Macroscopic Fluctuations Emerge in Balanced Networks with Incomplete Recurrent Alignment
Itamar Daniel Landau, Haim Sompolinsky

TL;DR
This paper demonstrates that macroscopic fluctuations naturally emerge in strongly-coupled neural networks with low-rank connectivity structures through incomplete recurrent alignment, extending excitation-inhibition balance theory.
Contribution
It generalizes the theory of excitation-inhibition balance to arbitrary low-rank structures, revealing how macroscopic fluctuations arise intrinsically in such networks.
Findings
Macroscopic fluctuations are determined by the singular values of the alignment matrix.
Incomplete recurrent alignment leads to the emergence of low-dimensional variability.
The theory applies to biologically plausible neural network models.
Abstract
Networks of strongly-coupled neurons with random connectivity exhibit chaotic, asynchronous fluctuations.
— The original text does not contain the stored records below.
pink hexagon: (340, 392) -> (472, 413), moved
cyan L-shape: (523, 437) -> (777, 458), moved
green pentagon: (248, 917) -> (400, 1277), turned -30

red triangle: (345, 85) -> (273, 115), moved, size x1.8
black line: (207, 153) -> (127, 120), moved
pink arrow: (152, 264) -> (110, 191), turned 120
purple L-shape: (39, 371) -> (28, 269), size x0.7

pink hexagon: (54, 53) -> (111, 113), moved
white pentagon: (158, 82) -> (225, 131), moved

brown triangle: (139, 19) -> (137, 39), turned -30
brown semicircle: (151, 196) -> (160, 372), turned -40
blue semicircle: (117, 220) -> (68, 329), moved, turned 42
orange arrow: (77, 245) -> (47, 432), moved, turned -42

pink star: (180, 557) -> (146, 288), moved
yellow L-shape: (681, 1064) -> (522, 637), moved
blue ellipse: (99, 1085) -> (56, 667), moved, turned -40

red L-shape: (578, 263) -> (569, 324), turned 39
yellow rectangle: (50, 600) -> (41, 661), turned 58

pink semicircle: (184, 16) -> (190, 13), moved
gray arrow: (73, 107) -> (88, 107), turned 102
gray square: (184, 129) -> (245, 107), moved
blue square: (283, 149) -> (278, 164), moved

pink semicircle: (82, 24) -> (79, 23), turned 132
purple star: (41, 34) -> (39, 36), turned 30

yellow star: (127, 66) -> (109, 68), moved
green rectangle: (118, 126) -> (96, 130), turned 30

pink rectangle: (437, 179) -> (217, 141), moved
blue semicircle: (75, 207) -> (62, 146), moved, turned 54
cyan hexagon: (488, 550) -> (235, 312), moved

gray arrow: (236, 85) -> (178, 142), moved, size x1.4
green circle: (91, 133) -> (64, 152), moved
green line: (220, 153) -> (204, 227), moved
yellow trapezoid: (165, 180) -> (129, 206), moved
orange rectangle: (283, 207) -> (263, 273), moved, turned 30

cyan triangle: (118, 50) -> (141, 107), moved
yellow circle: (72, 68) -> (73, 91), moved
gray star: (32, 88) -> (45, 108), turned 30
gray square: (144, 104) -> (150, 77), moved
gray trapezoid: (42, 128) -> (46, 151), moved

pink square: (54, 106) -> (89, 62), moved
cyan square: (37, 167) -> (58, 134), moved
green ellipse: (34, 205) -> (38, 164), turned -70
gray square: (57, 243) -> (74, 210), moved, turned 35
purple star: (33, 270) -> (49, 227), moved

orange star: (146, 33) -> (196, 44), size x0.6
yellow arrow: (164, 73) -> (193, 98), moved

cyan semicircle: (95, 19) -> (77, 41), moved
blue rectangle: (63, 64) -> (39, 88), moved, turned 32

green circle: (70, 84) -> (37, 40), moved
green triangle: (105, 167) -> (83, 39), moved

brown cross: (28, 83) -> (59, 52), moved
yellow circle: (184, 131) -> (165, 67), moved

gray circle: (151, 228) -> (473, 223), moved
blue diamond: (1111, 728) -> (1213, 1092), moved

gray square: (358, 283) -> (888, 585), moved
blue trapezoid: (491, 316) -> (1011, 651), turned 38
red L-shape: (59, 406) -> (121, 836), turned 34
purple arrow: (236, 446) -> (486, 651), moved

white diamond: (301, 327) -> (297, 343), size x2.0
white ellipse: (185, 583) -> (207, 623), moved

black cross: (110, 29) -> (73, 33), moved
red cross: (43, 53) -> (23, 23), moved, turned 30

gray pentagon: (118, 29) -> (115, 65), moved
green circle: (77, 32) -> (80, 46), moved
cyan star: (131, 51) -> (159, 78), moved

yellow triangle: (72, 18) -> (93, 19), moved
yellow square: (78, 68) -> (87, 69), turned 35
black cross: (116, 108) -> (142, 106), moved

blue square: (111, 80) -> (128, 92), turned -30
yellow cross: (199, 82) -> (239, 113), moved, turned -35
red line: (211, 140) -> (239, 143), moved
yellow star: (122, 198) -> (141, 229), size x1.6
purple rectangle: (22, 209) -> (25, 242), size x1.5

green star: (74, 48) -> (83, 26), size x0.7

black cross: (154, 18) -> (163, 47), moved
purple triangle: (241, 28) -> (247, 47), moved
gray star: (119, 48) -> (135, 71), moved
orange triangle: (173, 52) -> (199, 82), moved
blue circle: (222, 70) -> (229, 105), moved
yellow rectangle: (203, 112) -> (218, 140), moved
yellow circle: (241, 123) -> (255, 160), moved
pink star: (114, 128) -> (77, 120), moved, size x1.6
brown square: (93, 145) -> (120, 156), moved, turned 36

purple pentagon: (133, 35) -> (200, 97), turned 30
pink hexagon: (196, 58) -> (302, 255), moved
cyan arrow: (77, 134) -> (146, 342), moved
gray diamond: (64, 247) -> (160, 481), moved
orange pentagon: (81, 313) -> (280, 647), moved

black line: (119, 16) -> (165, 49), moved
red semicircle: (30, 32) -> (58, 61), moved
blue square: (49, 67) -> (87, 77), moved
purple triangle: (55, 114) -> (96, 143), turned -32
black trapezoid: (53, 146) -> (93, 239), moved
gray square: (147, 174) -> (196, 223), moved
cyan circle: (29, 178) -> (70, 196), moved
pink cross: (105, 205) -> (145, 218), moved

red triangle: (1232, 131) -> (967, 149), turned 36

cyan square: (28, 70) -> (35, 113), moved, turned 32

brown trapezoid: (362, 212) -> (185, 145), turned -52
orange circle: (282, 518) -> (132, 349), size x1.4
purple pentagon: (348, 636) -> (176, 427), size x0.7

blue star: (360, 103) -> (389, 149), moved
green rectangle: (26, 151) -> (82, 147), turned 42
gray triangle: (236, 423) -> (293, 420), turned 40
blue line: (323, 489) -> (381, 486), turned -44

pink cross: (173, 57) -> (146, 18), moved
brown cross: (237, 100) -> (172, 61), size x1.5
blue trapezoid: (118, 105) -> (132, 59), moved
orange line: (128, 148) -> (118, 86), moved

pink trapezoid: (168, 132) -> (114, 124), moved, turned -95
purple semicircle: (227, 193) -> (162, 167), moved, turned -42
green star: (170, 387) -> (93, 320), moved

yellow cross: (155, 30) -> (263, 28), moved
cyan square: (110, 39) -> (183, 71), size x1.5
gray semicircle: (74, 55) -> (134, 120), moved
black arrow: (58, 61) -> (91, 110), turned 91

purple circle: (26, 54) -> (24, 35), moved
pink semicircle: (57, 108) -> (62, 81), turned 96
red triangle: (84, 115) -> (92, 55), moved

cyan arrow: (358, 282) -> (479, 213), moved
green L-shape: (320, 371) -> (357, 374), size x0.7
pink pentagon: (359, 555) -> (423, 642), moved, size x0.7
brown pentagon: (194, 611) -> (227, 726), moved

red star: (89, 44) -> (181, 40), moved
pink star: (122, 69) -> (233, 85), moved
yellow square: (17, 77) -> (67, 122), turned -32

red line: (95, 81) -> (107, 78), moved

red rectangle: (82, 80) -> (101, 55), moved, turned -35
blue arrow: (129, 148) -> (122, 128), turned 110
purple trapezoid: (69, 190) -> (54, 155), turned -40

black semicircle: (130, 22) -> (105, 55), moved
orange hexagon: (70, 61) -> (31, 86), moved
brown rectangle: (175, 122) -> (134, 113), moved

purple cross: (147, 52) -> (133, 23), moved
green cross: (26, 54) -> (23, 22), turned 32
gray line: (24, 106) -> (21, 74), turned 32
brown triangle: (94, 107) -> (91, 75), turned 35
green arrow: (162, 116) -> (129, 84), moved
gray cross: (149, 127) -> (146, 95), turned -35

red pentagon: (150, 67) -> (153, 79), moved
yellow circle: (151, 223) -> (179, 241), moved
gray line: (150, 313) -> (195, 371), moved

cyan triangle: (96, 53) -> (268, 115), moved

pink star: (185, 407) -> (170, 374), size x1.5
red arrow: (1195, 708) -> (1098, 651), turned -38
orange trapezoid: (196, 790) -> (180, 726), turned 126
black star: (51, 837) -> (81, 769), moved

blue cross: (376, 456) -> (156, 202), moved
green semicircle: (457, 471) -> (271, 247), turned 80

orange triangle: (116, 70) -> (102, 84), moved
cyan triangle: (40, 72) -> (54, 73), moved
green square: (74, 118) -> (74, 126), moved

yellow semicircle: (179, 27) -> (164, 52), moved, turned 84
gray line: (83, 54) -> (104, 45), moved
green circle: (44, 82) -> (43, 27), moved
In previous work, we showed that when endowed with an additional low-rank connectivity consisting of the outer product of orthogonal vectors, these networks generate large-scale coherent fluctuations. Although a striking phenomenon, that result depended on a fine-tuned choice of low-rank structure. Here we extend that work by generalizing the theory of excitation-inhibition balance to networks with arbitrary low-rank structure and show that low-dimensional variability emerges intrinsically through what we call incomplete recurrent alignment. We say that a low-rank connectivity structure exhibits incomplete alignment if its row-space is not contained in its column-space. In the setting of incomplete alignment, recurrent connectivity can be decomposed into a subspace-recurrent…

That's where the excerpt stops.